Coal of Africa Limited (CoAL) expects to resume coal exports through the Matola terminal in Maputo from next month, after damage to the railway line serving the Mozambican port cut off access in February.
“Transnet Freight Rail confirmed that the Matola railway line was reopened on April 19, and the company expects to re-commence the export of coal in May,” John Wallington, the outgoing chief executive, said yesterday in a production statement for the quarter to March.
CoAL declared force majeure, which removes liability for non-delivery resulting from natural catastrophes, at the Mooiplaats, Woestalleen and Vele collieries in February, after a bridge on the railway line to the Matola terminal in Maputo collapsed because of a train derailment and all rail traffic to the port was suspended.
“CoAL has implemented measures at these operations to mitigate the commercial and operational impact of the force majeure and is in the process of compiling a business interruption insurance claim,” Wallington said.
The derailment caused export sales from the Matola terminal to fall by 34 percent to 271 069 tons in the first quarter from 411 292 tons in the previous quarter.
Overall production at CoAL slumped 21 percent as a result of the derailment in Mozambique, combined with flooding in Limpopo, which halted production at the Vele coking and thermal coal colliery for three weeks.
Run of mine coal production in the quarter to March fell to 911 563 tons, from 1.15 million tons in the previous quarter.
JSE- and Australian-listed CoAL is a small coal producer that exports coal to Europe and Asia, and meets domestic demand from Eskom for low grade thermal coal.

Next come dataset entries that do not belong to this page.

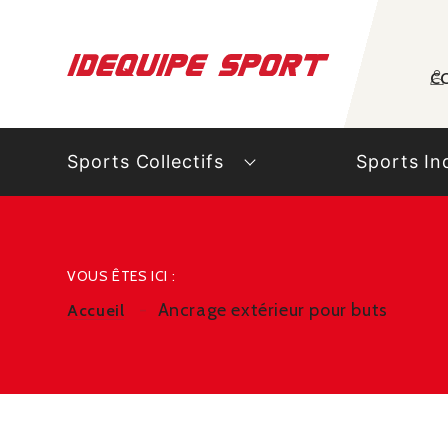
Panneau de gestion des cookies
C
Sports Collectifs
Sports In
VOUS ÊTES ICI :
Ancrage extérieur pour buts
Accueil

Between July last year and the end of March, CoAL has supplied 762 121 tons to Eskom.
CoAL is planning to restructure or sell its loss-making Woestalleen and Mooiplaats collieries. The Vele and Makhado collieries will remain in its portfolio.
A divestment of the coal assets meant CoAL would prevent an environmental and closure liability, Hunter Hillcoat at Investment Bank of Australia said yesterday.

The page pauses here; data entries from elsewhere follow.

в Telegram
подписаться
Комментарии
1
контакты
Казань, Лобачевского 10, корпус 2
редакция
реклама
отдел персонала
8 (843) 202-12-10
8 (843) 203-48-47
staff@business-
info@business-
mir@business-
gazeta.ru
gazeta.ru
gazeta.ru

“CoAL is hoping to divest its thermal coal assets, but the million dollar question is whether it will get anything” for them, he said. “They require a substantial injection of capital if they are to realise the value of their assets.”
Recently Beijing Haohua Energy Resource subscribed for $100 million (R910m) CoAL shares, through its subsidiary Haohua Energy International. But the business still requires additional funding and is consulting with financial institutions to secure short- and long-term debt facilities, according to the report.
The shares lost 4.19 percent to close at R1.60 yesterday.